The volunteers are also trained to pass their knowledge on risk education on, so children and grownups, that are still in the areas, can learn which objects are dangerous so they have to stay away from them.

The project is thus both about getting some information out of the area and also getting some special knowledge in to it.

© Google Maps Kidal province is located in the northeastern part of Mali and is mostly desert Marc Vaillant views the project with great optimism and looks forward to seeing the results of the experiment.
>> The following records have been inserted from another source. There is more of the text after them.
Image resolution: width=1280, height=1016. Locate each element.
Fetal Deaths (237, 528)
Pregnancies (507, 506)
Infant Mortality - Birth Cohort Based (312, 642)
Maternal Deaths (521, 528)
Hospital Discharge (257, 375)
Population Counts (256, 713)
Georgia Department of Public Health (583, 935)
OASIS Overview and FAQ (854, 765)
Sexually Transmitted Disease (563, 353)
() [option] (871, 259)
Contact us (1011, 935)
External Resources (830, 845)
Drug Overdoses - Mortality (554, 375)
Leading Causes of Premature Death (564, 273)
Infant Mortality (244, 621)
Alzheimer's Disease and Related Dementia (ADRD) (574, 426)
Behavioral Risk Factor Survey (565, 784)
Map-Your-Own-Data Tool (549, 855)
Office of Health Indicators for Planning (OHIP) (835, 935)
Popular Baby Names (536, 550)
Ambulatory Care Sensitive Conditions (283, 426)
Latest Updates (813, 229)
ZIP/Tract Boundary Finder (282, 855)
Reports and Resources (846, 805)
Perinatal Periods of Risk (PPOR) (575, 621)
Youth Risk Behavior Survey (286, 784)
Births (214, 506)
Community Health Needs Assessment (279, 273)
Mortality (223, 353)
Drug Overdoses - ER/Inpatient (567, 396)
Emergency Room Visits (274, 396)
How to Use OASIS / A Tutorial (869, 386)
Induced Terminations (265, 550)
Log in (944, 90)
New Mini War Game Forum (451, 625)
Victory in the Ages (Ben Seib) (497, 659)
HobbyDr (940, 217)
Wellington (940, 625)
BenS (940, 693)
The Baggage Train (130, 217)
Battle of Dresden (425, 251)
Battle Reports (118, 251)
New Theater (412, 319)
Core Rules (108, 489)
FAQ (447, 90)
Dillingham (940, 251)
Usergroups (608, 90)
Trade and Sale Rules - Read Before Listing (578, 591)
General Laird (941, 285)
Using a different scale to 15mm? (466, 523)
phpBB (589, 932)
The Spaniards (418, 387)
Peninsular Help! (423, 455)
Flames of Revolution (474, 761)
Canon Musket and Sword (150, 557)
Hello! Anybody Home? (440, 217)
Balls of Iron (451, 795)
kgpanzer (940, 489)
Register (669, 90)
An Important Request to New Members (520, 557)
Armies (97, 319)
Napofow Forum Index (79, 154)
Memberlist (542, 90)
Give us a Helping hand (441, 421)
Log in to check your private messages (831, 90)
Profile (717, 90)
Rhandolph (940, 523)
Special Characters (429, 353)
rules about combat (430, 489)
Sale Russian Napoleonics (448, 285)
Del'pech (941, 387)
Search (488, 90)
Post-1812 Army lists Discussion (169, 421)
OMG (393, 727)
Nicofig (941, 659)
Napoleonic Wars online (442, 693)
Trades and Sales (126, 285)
“I think this community based approach is the right solution,” he says.

The best thing would be if the dangerous ammunition could be removed here and now, but as that isn’t possible, we have to be creative and find the next best solution. This project is an example of that.

“Kidal is a very special region that it is hard to gain control of. But we are all anxious to get results, so that is why we get together with among others DanChurchAid around the table to get things like this done,” says Marc Vaillant from UNMAS.

Good results already

The first results of the work have already begun to arrive. So far, the nine volunteers have identified 14 areas that, it has been confirmed, are contaminated with explosive remnants of war, and they have found 12 areas where there is a suspicion of contamination.

The initial results have convinced Roland Carew from DanChurchAid that the project has a future. At the same time, he is encouraged by the eagerness of the volunteers.

DCA is aware that the full impact of this project may not be measured at this stage but strongly believe that by training locals will make a last impact in some of the most affected and remote areas of Kidal where access is extremely limited.

“We could see that the volunteers enjoyed the training very much, and now the results show us that they can see the need, and that it gives them hope,” he says.

The conflict in Mali

In January 2012 an armed conflict broke out in northern Mali.

Rebels took over control of northern Mali by April 2012 and declared the secession the new state of Azawad.

In response to Islamist territorial gains, the French military launched an operation in January 2013, and a month later, Malian and French forces recaptured most of the north of Mali.

In a presidential election conducted in July and August of 2013, Ibrahim Boubacar was elected president.

Unrest remains in the northern part of the country, especially in Kidal province. In December 2013 the town of Kidal was hit by a car bomb blast that killed two United Nations peacekeepers.